La fille qui brûle

Vous voyez cette fille-là, à l’air apeuré et envoûtant à la fois, sur la couverture de ce roman intitulé La fille qui brûle ? Elle s’appelle Cassandra Burns, ça ne s’invente pas. C’est l’amie de Julia depuis la maternelle. Un jour, à l’adolescence, leur amitié cesse brusquement d’exister, sans qu’il ne se soit rien passé de particulier. Il paraît que ça devait arriver.

Filles uniques, depuis toutes petites et telles deux soeurs, elles s’appartiennent. À Royston où elles habitent, elles vont à l’école ensemble, leurs mères les emmènent l’une chez l’autre, elles passent leur été ensemble, à faire des gâteaux, à se raconter leurs secrets. 

Un été, en 6ème, elles font un stage à la SPA, Cassie se fait mordre par un chien. Blessée, elles doivent cesser le stage, l’ennui commence, et avec lui le danger. D’errance en envie d’exploration, elles s’enfoncent un jour dans la forêt, jusqu’à découvrir l’emplacement de Bonnybrook, un ancien asile. Elles entreront dedans par effraction, et ce lieu bizarre deviendra le siège et le symbole de leur amitié.

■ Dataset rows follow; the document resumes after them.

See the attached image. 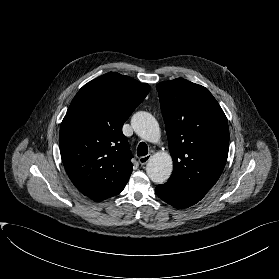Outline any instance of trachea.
I'll return each instance as SVG.
<instances>
[{"instance_id": "3493384b", "label": "trachea", "mask_w": 279, "mask_h": 279, "mask_svg": "<svg viewBox=\"0 0 279 279\" xmlns=\"http://www.w3.org/2000/svg\"><path fill=\"white\" fill-rule=\"evenodd\" d=\"M148 154V147L145 142H140L137 148V156H145Z\"/></svg>"}]
</instances>
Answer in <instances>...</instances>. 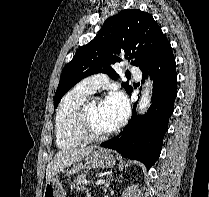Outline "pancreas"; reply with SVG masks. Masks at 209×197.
<instances>
[{
	"mask_svg": "<svg viewBox=\"0 0 209 197\" xmlns=\"http://www.w3.org/2000/svg\"><path fill=\"white\" fill-rule=\"evenodd\" d=\"M86 176L85 175H79L70 185L71 189H76L77 191H84L86 190Z\"/></svg>",
	"mask_w": 209,
	"mask_h": 197,
	"instance_id": "cf45deb5",
	"label": "pancreas"
}]
</instances>
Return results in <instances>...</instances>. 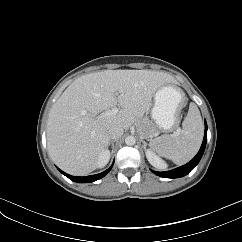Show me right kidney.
<instances>
[{
	"instance_id": "1",
	"label": "right kidney",
	"mask_w": 242,
	"mask_h": 242,
	"mask_svg": "<svg viewBox=\"0 0 242 242\" xmlns=\"http://www.w3.org/2000/svg\"><path fill=\"white\" fill-rule=\"evenodd\" d=\"M110 159V151L108 149L103 150L97 160V168L104 167Z\"/></svg>"
}]
</instances>
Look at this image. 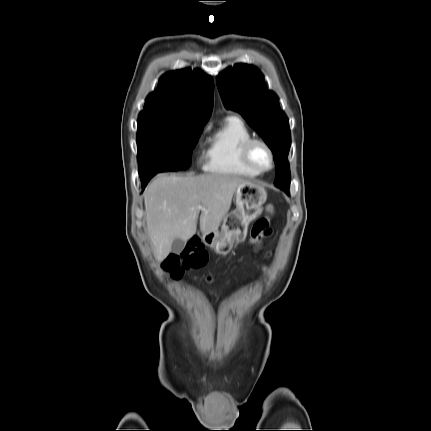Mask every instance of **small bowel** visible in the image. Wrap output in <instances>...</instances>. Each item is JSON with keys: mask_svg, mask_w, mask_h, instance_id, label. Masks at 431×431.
I'll use <instances>...</instances> for the list:
<instances>
[{"mask_svg": "<svg viewBox=\"0 0 431 431\" xmlns=\"http://www.w3.org/2000/svg\"><path fill=\"white\" fill-rule=\"evenodd\" d=\"M270 232V231H269ZM269 232H268V234H269ZM268 234H266V235H268ZM265 235V236H266ZM264 236V237H265ZM263 238V237H262ZM262 238H256V241L255 242H251L252 244H256V243H259L260 242V240L262 239ZM260 268L264 271V272H268L269 271V269L265 266V265H260Z\"/></svg>", "mask_w": 431, "mask_h": 431, "instance_id": "obj_1", "label": "small bowel"}]
</instances>
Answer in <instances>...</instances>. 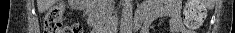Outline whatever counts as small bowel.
I'll use <instances>...</instances> for the list:
<instances>
[{
  "label": "small bowel",
  "mask_w": 235,
  "mask_h": 33,
  "mask_svg": "<svg viewBox=\"0 0 235 33\" xmlns=\"http://www.w3.org/2000/svg\"><path fill=\"white\" fill-rule=\"evenodd\" d=\"M138 14L144 19L142 33H149L150 25L161 18L169 19L171 33H194L182 23L180 0H149L142 4Z\"/></svg>",
  "instance_id": "obj_1"
}]
</instances>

« Me trouver dans cette ruine avec Cassie faisait naître un sentiment très particulier, que je n’ai éprouvé nulle part ailleurs. Si jamais je l’éprouve à nouveau, je le reconnaîtrai aussitôt, comme un parfum longtemps oublié, et cet après-midi-là et les suivants me reviendront avec une intensité viscérale. Bonnybrook représentait à la fois l’expérience la plus invraisemblable et la plus marquante de notre vie jusqu’alors, et un rêve —un rêve que Cassie et moi faisions miraculeusement en tandem, partageant les sensations, les sons, les émotions. L’asile, assombri par la trace de ses différents passés, nous titillait, nous effrayait même à cause de ses silences, mais ce partage nous rassurait. Être à Bonnybrook, C’était comme être en même temps dans la tête de Cassie et dans la mienne, comme si nous avions un seul esprit et pouvions en explorer les limites ensemble, inventant des histoires et nous transformant à notre guise. »

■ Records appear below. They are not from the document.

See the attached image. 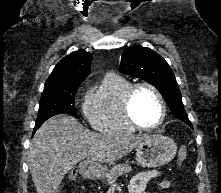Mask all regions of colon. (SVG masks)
I'll list each match as a JSON object with an SVG mask.
<instances>
[{
    "mask_svg": "<svg viewBox=\"0 0 221 193\" xmlns=\"http://www.w3.org/2000/svg\"><path fill=\"white\" fill-rule=\"evenodd\" d=\"M186 155H187L186 147H181V149L179 151V154H178V157H177L178 164H181L185 160ZM74 177H75V175L72 174V178H74Z\"/></svg>",
    "mask_w": 221,
    "mask_h": 193,
    "instance_id": "colon-1",
    "label": "colon"
}]
</instances>
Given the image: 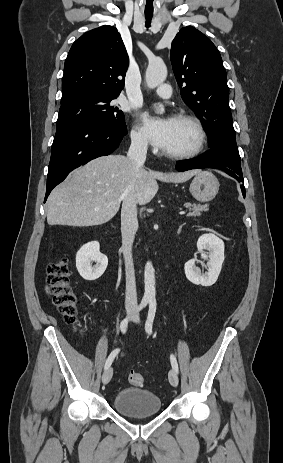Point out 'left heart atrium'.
I'll use <instances>...</instances> for the list:
<instances>
[{
    "label": "left heart atrium",
    "instance_id": "obj_1",
    "mask_svg": "<svg viewBox=\"0 0 283 463\" xmlns=\"http://www.w3.org/2000/svg\"><path fill=\"white\" fill-rule=\"evenodd\" d=\"M172 120L151 115L143 116V130L149 141L157 148L164 149L170 139Z\"/></svg>",
    "mask_w": 283,
    "mask_h": 463
}]
</instances>
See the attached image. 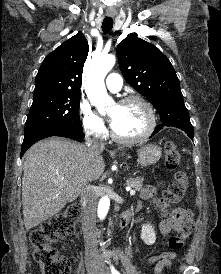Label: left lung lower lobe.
<instances>
[{
    "label": "left lung lower lobe",
    "instance_id": "left-lung-lower-lobe-1",
    "mask_svg": "<svg viewBox=\"0 0 221 274\" xmlns=\"http://www.w3.org/2000/svg\"><path fill=\"white\" fill-rule=\"evenodd\" d=\"M161 118L162 124L158 125L154 130L153 134H156L164 126L177 127L190 137L193 138V127L190 122L188 110L185 106L179 108H173L168 110L167 114H164Z\"/></svg>",
    "mask_w": 221,
    "mask_h": 274
}]
</instances>
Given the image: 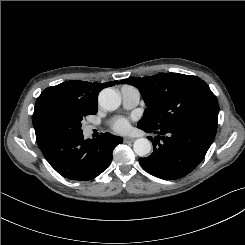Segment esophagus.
<instances>
[{"mask_svg": "<svg viewBox=\"0 0 245 245\" xmlns=\"http://www.w3.org/2000/svg\"><path fill=\"white\" fill-rule=\"evenodd\" d=\"M135 139L132 137H125L124 142H133Z\"/></svg>", "mask_w": 245, "mask_h": 245, "instance_id": "1", "label": "esophagus"}]
</instances>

Si le sentiment qui les lie semble indestructible, leur vie et histoire personnelle sont plus éloignées. Julia a un foyer stable, rassurant, des parents cultivés et aisés. L’été suivant, elle peut partir en camp de vacances et découvrir le monde. Pour Cassie, c’est moins évident. Son père est mort quand elle était bébé, et sa mère, infirmière en soins palliatifs, vient enfin de se trouver un nouvel homme, laid et autoritaire envers elle, pour faire basculer définitivement basculer vers la réalité et donc l’âge adulte. Sa fierté, son chagrin, l’éloigneront de Julia sans que cette dernière ne réussisse à l’aider ni se rapprocher. Pourtant, toute sa vie elle ressentira ce lien ombilical entre elles, jusqu’au drame. Que seraient les sentiments humains sans ce manteau de déterminisme qui les brûlent ?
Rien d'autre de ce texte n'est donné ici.